I find Javier’s passion for pushing the limits of his craft intriguing. In essence, it’s no different than that of the ‘old masters’, like Bernini perhaps, who made marble look like soft flesh or delicate fabric. Javier, for his part, made this living room set so convincingly ‘real’ you can almost reach in, pick up that porcelain doll and sell it for 55p at the charity shop!
Here is a short Q&A with Javier:
Can you tell us the scope of your responsibilities at Hornet? Does your role vary from one project to another?
I started working with Director Guilherme Marcondes on the British Gas campaign and then also worked with Director Peter Sluszka con AEP Gridsmart. My responsibilities at Hornet are Supervising and Art Directing the CGI on the spots. It also might include modeling/texturing and lighting or visual development, depending on the project. I try to focus on how the CG looks, more so than on pipeline stuff.
I must say this is a remarkable piece of work. Creating this miniature look which is unbelievably realistic, entirely in CG—-what brought you to this point in your craft? Why this specific aesthetic / technical pursuit? Did this piece have a specific commercial purpose, or was this a purely experimental outcome?
Thank you!. This piece really is what I have always wanted to do, being a big fan of traditional stop motion movies, especially of Wallace and Gromit, Corpse Bride and Coraline. I wanted to pursue similar results using CGI. It didn’t have any commercial purpose, it was just a test. Molinare Madrid helped me with rendering support and also compositing, but i did 100% of the design, modeling, texturing and lighting myself.
Can you share with us some of the unique technical aspects/challenges involved in creating this piece? What were some of the most unexpected hiccups in the process? What were the most important things to get right in order to create this miniature look convincingly?
The main challenge for me was to get away from a CG look, I think the look I had in mind really needed a realistic render.
As a way of inspiration I watched all the stop motion movies i had many many times, and after a lot of observation and talking to stop motion animators it was evident that the most important thing was scale. The objects that we can build with our hands and also the scale of the materials that we´re using are the keys to achieve a similar result. Also a similar procedure about how we would paint an scale model was implemented on the texturing pipeline.
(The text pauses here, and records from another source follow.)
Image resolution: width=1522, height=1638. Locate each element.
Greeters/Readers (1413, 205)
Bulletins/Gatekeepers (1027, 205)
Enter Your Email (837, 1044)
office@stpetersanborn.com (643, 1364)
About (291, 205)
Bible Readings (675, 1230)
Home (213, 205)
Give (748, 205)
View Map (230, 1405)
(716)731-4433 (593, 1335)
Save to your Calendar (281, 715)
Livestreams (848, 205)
I must say DOF is also very important.
In our image-making industry, there are people who wholeheartedly believe in doing as much as they can, in-camera. So when it comes to creating something like this, they would’ve made an entire set, cowboy porcelain figurine and all, and then film it.
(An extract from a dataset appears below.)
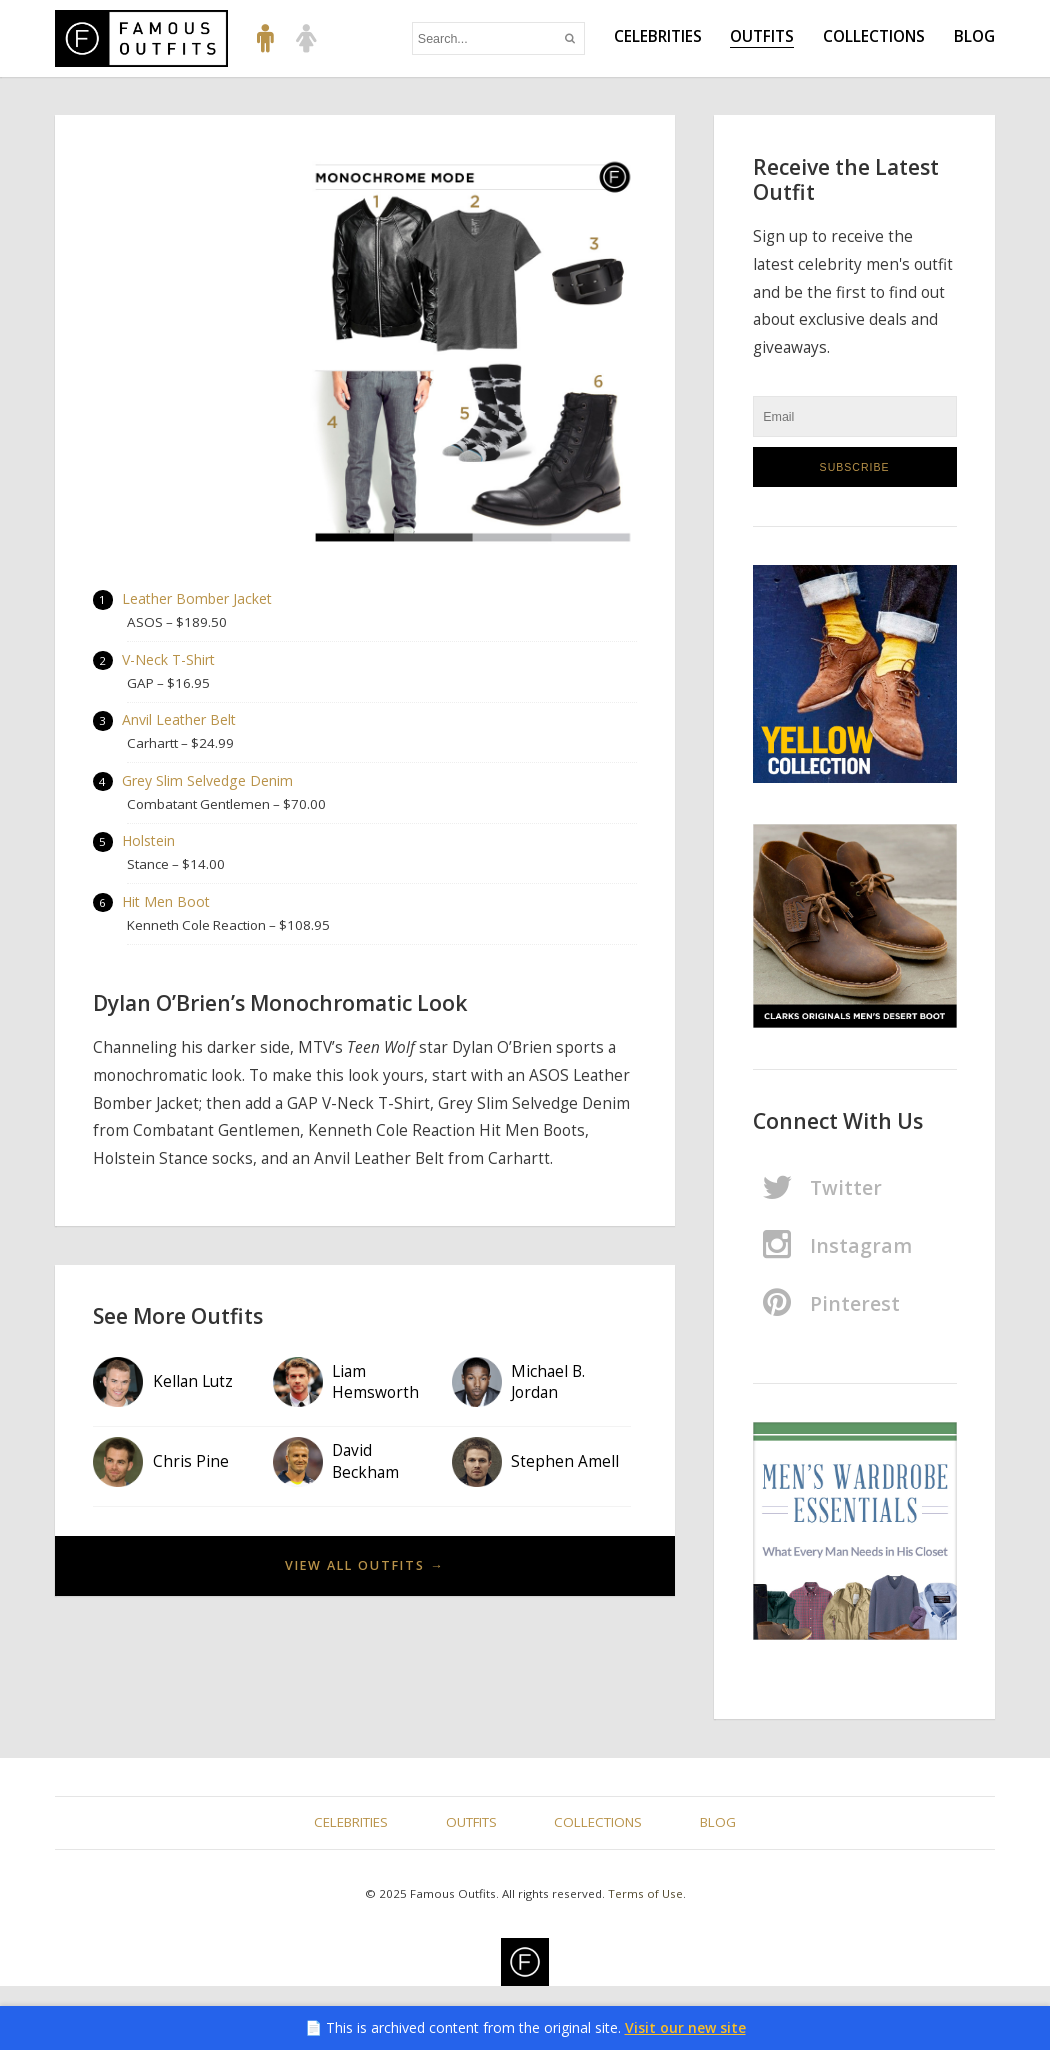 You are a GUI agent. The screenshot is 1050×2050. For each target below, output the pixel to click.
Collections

Do you have a specific opinion regarding that methodology? What do you think are some of the most unexpected advantages to taking the full-CG path?
For me this kind of look is clearly not a substitute for real sets, it´s just another tool. Depending on the kind of production it can be interesting and it can have some advantages like:
- There are no limitations in camera placement or movement.
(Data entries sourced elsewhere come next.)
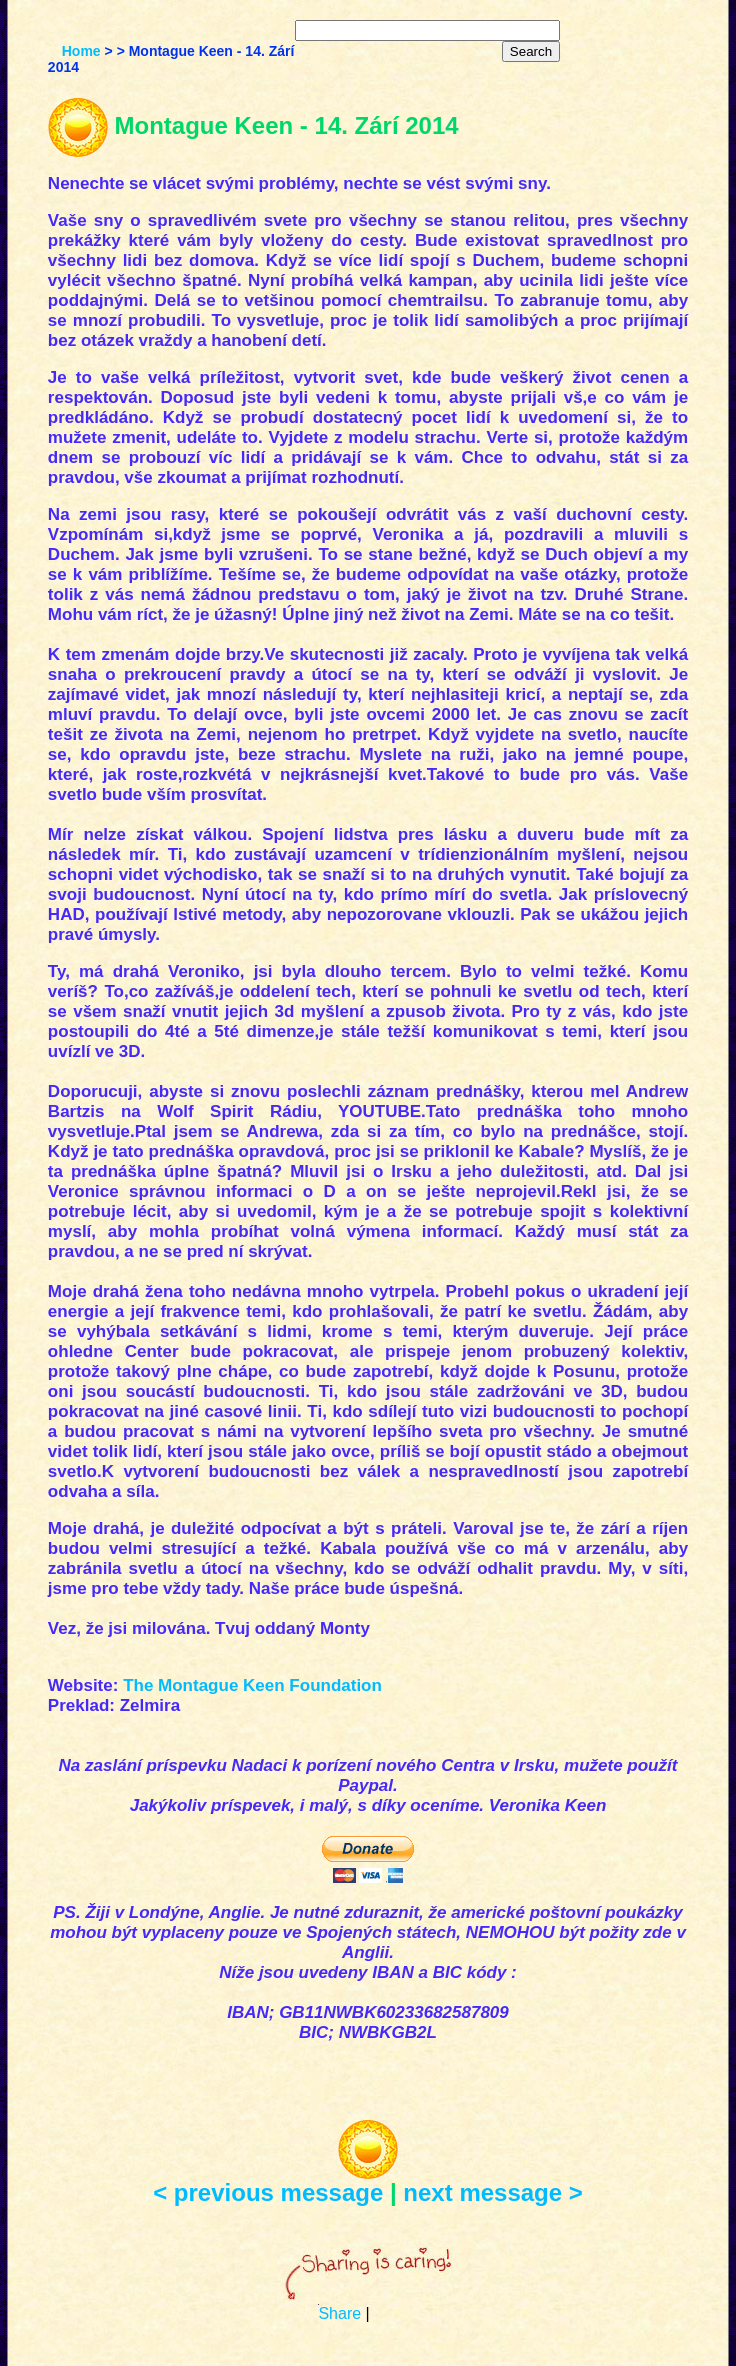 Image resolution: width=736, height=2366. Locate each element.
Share (339, 2313)
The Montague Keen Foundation (252, 1685)
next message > (492, 2192)
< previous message (268, 2192)
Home (81, 51)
- It´s easy to add effects like smoke, rain, mist….even digital seas.
- No limitation in set size, no need to store them. Multiple animation teams can work on the same set at the same time without building it again.
- No need for rig removal.
- Characters are easy to isolate from the background, and also character crowds are easy to add.
- Digital sets are easier to modify colors, textures and even geometry than real ones.
Could you share with us a little bit of your craft/career history: When and how did you first get your start in the industry? What were some of the most important artistic/technical/ milestones in your professional life?
I started 15 years ago, working for Cadiz University, we used to make multimedia software. Then moved to the games industry where I worked on games like Commandos, Galleon and the Worms franchise. I started to work on the advertising industry at Furia Digital in Barcelona, with clients like RSA. Also worked on the film industry as Lead CG Artist on His Majesty Minor from Jean Jaques Annaud, worked also on Camino, from Javier Fesser and Agora from Alejandro Amenabar, that just won the Goya 2010 for the Best Visual Effects.
Looking to the future, what are you aiming for? Specific career goals? Specific aspects of your craft that you intend to pursue? Do you see yourself pushing this miniature technique even further? If so, how?
I think this test is a good starting point but I should be looking into making things to appear more handmade in some areas, especially modeling wise. We´re already working at Hornet on a next step that will also include CG characters that look like real puppets.
Thank you Javier, we’re looking forward to seeing the next project from you/Hornet!